Mitogen-activated protein kinases (MAPK) have well-established important roles in apoptosis regulation.³¹ One mechanism how activated p42/44 MAP kinases (extracellular signal-regulated kinase 1/2 (ERK1/2)) suppress apoptosis is by upregulating Bcl-x_L,^{32, 33, 34} and in mammary epithelial cells a significant decrease in Bcl-x_L protein has been reported by using pharmacological inhibitors of both the PI3K/Akt and the p42/44 MAPK pathways.³⁵ We used a specific inhibitor of the activation of mitogen-activated protein kinase kinase (MAPKK), PD 98,059,³⁶ to investigate the role of p42/44 MAP kinases in muristerone A-induced inhibition of RKO cell apoptosis. Figure 3e shows that inhibition of the p42/p44 MAPK pathway by PD 98,059 once again reintroduces FasL sensitivity in muristerone A-treated cells.

To test whether muristerone A treatment activates the pathways blocked by the above-mentioned inhibitors, and whether these inhibitors indeed prevented activation of their target pathways at the concentrations used in this study, we performed Western blot analysis with lysates prepared from RKO cells incubated with the different substances (Figure 4). PI3K activation and subsequent generation of phosphatidylinositol-3,4,5-trisphosphate (PI(3,4,5)P3) is a prerequisite for Akt phosphorylation at T308 and S473, by which Akt kinase is activated to fulfill cell survival functions.²⁶ Incubation of RKO cells with muristerone A leads to elevated Akt S473 phosphorylation, while application of the PI3K inhibitor Ly 294002 prevents Akt phosphorylation (see Figure 4a). A similar inhibitory result is obtained with the specific Akt inhibitor that was used in Figure 3c.

Figure 4

PI3K/Akt, PKC and p42/p44 MAPK inhibitors lead to decreased activity of their targets in RKO cells, while muristerone A enhances Akt and p42/p44 MAPK phosphorylation. (a) Western blot analysis of RKO protein lysates with a phospho-specific anti-Akt antibody after treatment of cells with inhibitors of the PI3K/Akt pathway, FasL and muristerone A. Phosphorylation of Akt Ser473 is increased by muristerone A treatment and decreased upon addition of the PI3K inhibitor Ly 294002 or incubation with the specific Akt inhibitor described in Figure 3. The Western blot performed with an antibody recognizing equal amounts of total Akt protein (second panel) is shown as a control. (b) Go6976, an inhibitor of the calcium-dependent PKCα/β isoforms, decreases phosphorylation of PKC substrates when applied to RKO cells under different conditions.
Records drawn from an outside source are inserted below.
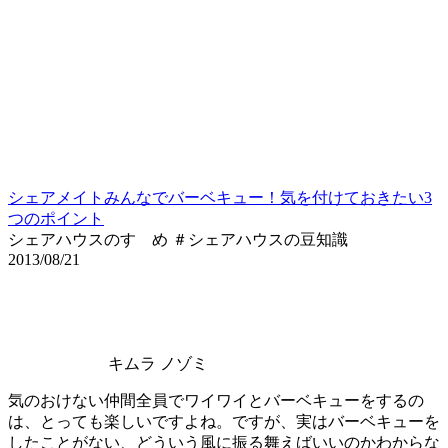
シェアメイトみんなでバーベキュー！気を付けておきたい3
つのポイント
シェアハウスのすゝめ ＃シェアハウスの豆知識
2013/08/21
キムラ ノゾミ
気のおけない仲間全員でワイワイとバーベキューをするの
は、とっても楽しいですよね。ですが、実はバーベキューを
したことがない、どういう風に振る舞えばいいのかわからな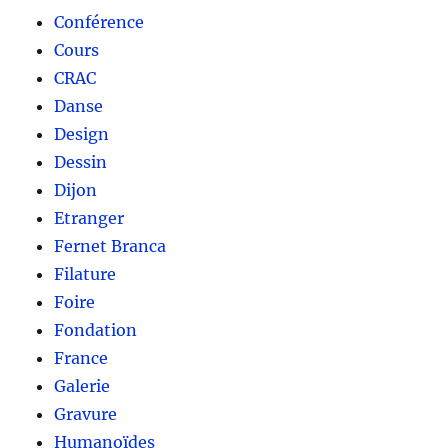
Conférence
Cours
CRAC
Danse
Design
Dessin
Dijon
Etranger
Fernet Branca
Filature
Foire
Fondation
France
Galerie
Gravure
Humanoïdes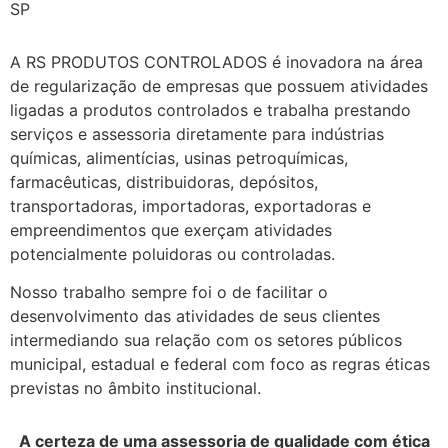
SP
A RS PRODUTOS CONTROLADOS é inovadora na área
de regularização de empresas que possuem atividades
ligadas a produtos controlados e trabalha prestando
serviços e assessoria diretamente para indústrias
químicas, alimentícias, usinas petroquímicas,
farmacêuticas, distribuidoras, depósitos,
transportadoras, importadoras, exportadoras e
empreendimentos que exerçam atividades
potencialmente poluidoras ou controladas.
Nosso trabalho sempre foi o de facilitar o
desenvolvimento das atividades de seus clientes
intermediando sua relação com os setores públicos
municipal, estadual e federal com foco as regras éticas
previstas no âmbito institucional.
A certeza de uma assessoria de qualidade com ética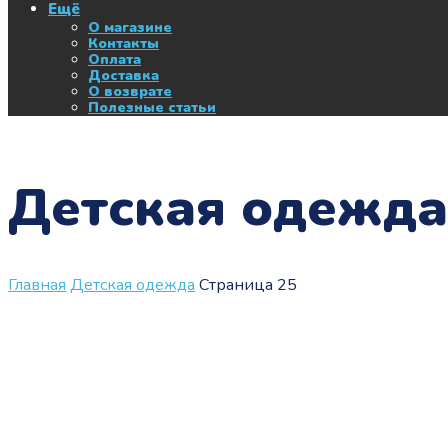
Ещё
О магазине
Контакты
Оплата
Доставка
О возврате
Полезные статьи
Детская одежда
Главная
Детская одежда
Страница 25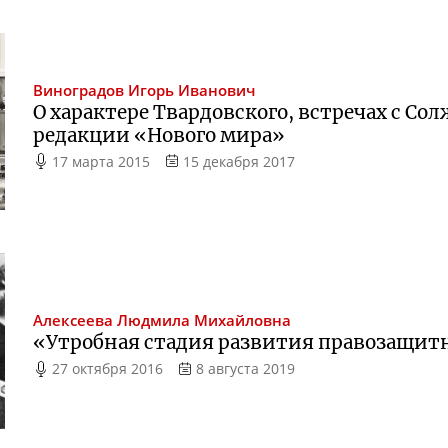
Виноградов
Игорь Иванович
О характере Твардовского, встречах с С
редакции «Нового мира»
17 марта 2015
15 декабря 2017
Алексеева
Людмила Михайловна
«Утробная стадия развития правозащит
27 октября 2016
8 августа 2019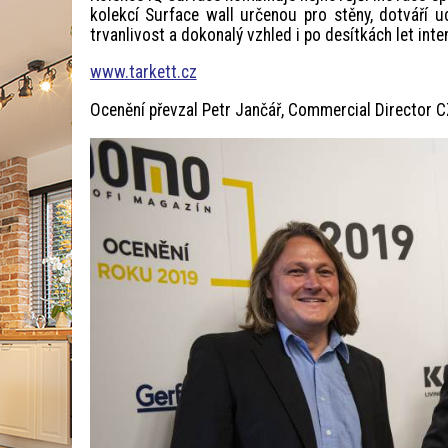
kolekcí Surface wall určenou pro stěny, dotváří 
trvanlivost a dokonalý vzhled i po desítkách let inte
www.tarkett.cz
Ocenění převzal Petr Jančář, Commercial Director C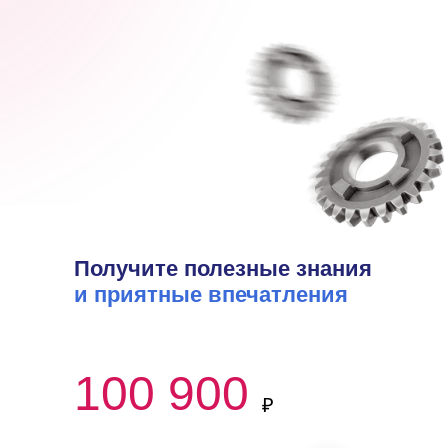
Получите полезные знания
и приятные впечатления
100 900
₽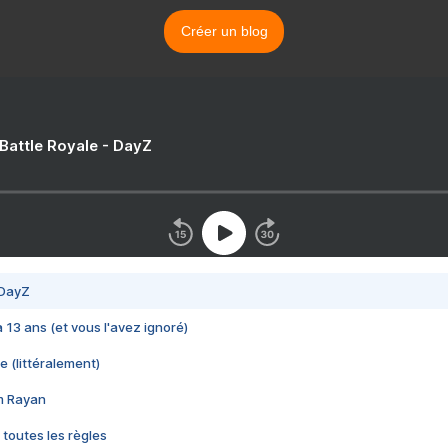
Créer un blog
 Battle Royale - DayZ
 DayZ
 a 13 ans (et vous l'avez ignoré)
e (littéralement)
im Rayan
 toutes les règles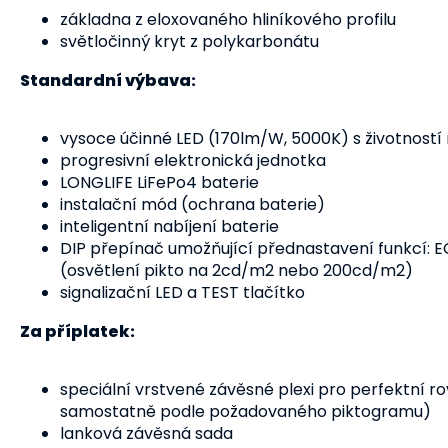
základna z eloxovaného hliníkového profilu
světločinný kryt z polykarbonátu
Standardní výbava:
vysoce účinné LED (170lm/W, 5000K) s životností
progresivní elektronická jednotka
LONGLIFE LiFePo4 baterie
instalační mód (ochrana baterie)
inteligentní nabíjení baterie
DIP přepínač umožňující přednastavení funkcí: 
(osvětlení pikto na 2cd/m2 nebo 200cd/m2)
signalizační LED a TEST tlačítko
Za příplatek:
speciální vrstvené
závěsné plexi
pro perfektní r
samostatně podle požadovaného piktogramu)
lanková závěsná sada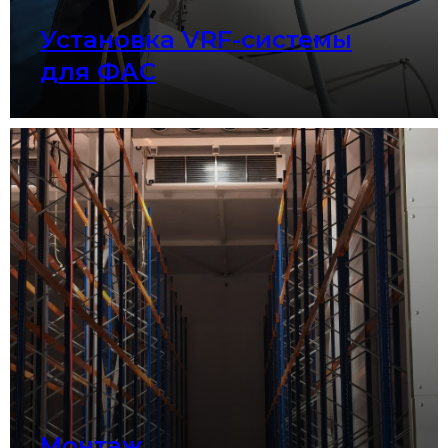
Установка VRF-системы
для ФАС
Монтаж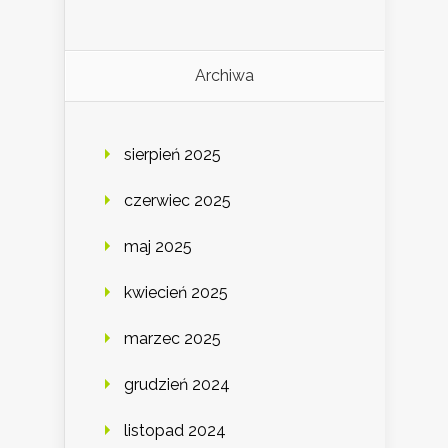
Archiwa
sierpień 2025
czerwiec 2025
maj 2025
kwiecień 2025
marzec 2025
grudzień 2024
listopad 2024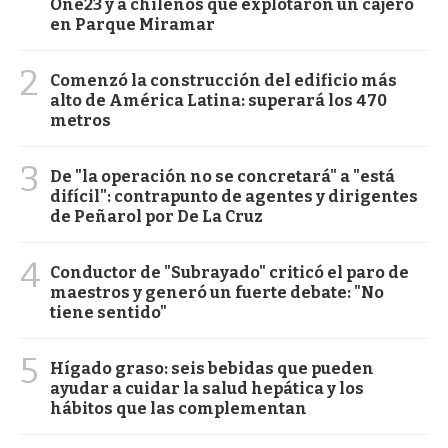
One23 y a chilenos que explotaron un cajero
en Parque Miramar
2
Comenzó la construcción del edificio más
alto de América Latina: superará los 470
metros
3
De "la operación no se concretará" a "está
difícil": contrapunto de agentes y dirigentes
de Peñarol por De La Cruz
4
Conductor de "Subrayado" criticó el paro de
maestros y generó un fuerte debate: "No
tiene sentido"
5
Hígado graso: seis bebidas que pueden
ayudar a cuidar la salud hepática y los
hábitos que las complementan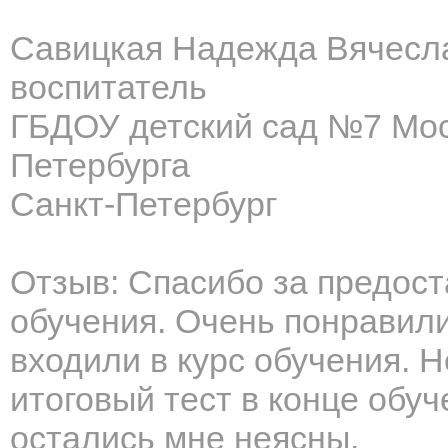
Савицкая Надежда Вячесл
воспитатель
ГБДОУ детский сад №7 Мос
Петербурга
Санкт-Петербург
Отзыв: Спасибо за предос
обучения. Очень понравили
входили в курс обучения. 
итоговый тест в конце обу
остались мне неясны.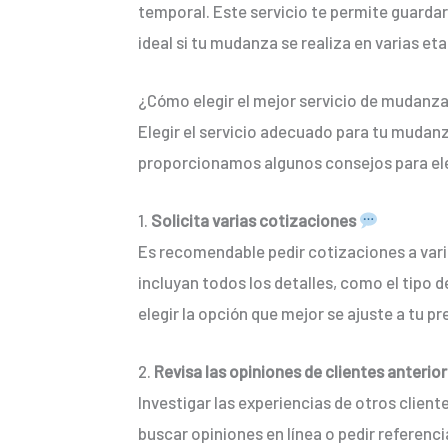
temporal. Este servicio te permite guardar
ideal si tu mudanza se realiza en varias eta
¿Cómo elegir el mejor servicio de mudanz
Elegir el servicio adecuado para tu mudan
proporcionamos algunos consejos para ele
1.
Solicita varias cotizaciones
Es recomendable pedir cotizaciones a var
incluyan todos los detalles, como el tipo
elegir la opción que mejor se ajuste a tu 
2.
Revisa las opiniones de clientes anterio
Investigar las experiencias de otros clien
buscar opiniones en línea o pedir referenc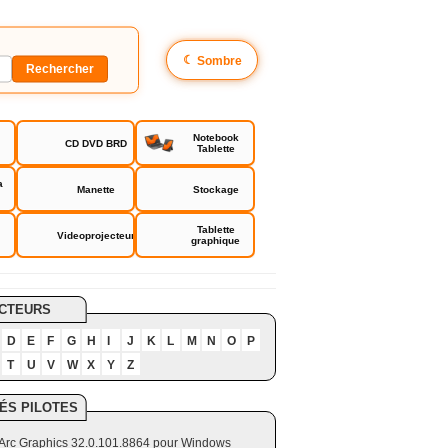
☾
Sombre
Notebook
CD DVD BRD
Tablette
a
Manette
Stockage
Tablette
Videoprojecteur
graphique
CTEURS
D
E
F
G
H
I
J
K
L
M
N
O
P
T
U
V
W
X
Y
Z
ÉS PILOTES
el Arc Graphics 32.0.101.8864 pour Windows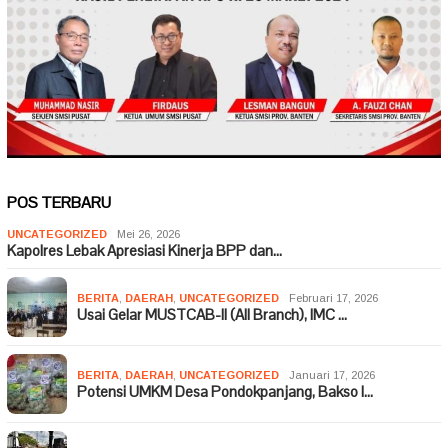
POS TERBARU
UNCATEGORIZED
Mei 26, 2026
Kapolres Lebak Apresiasi Kinerja BPP dan…
BERITA
,
DAERAH
,
UNCATEGORIZED
Februari 17, 2026
Usai Gelar MUSTCAB-II (All Branch), IMC …
BERITA
,
DAERAH
,
UNCATEGORIZED
Januari 17, 2026
Potensi UMKM Desa Pondokpanjang, Bakso I…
Western blot analysis was performed with an antibody recognizing phosphorylated substrates of the PKC kinase.³⁷ Ponceau S staining of the membrane proves equal loading of protein lysates. Whether muristerone A treatment of cells stimulates phosphorylation of PKC targets could not be determined with the given sensitivity of the assay. (c) Western blot analysis of RKO protein lysates with a phospho-specific anti-p42/44 MAPK antibody. Cells were treated with the MAPK pathway inhibitor PD 98,059, FasL and muristerone A. While muristerone A increases phosphorylation of p42/44 MAPK proteins, incubation with PD 98,059 prevents MAPK phosphorylation. Equal loading of protein lysates is demonstrated by incubation of a membrane with identical amounts of the same protein lysates with an antibody recognizing total p42/p44 MAPK proteins, and by Ponceau S staining of the membrane. The exact inhibitor, FasL and muristerone A concentrations and treatment conditions used for the cells before lysate preparation are identical to the ones described in Figure 3

To prove the efficiency of the inhibitor of PKCα and PKCβ isoenzymes, Go6976, at the concentration used in Figure 3d, we performed Western blot analysis with an antibody recognizing phosphorylated PKC substrates.³⁷ As a positive control, we treated RKO cells with the PKC activator phorbol 12-myristate 13-acetate (PMA), and detected a strong increase in PKC substrate phosphorylation. On the contrary, incubation of the cells with Go6976 under different conditions always resulted in declined phosphorylation of PKC substrates as compared to cells that were treated similarly but without Go6976 (Figure 4b). However, the sensitivity of this assay did not allow us to determine whether muristerone A application directly stimulates PKC activity.

Finally, we could show that incubation of RKO cells with muristerone A leads to activation of the p42/p44 MAPK pathway, as demonstrated by increased phosphorylation of both MAP kinases. Usage of the MAPK inhibitor PD 98,059 at the concentration used in Figure 3e resulted in decreased p42/44 MAPK phosphorylation and activation (Figure 4c).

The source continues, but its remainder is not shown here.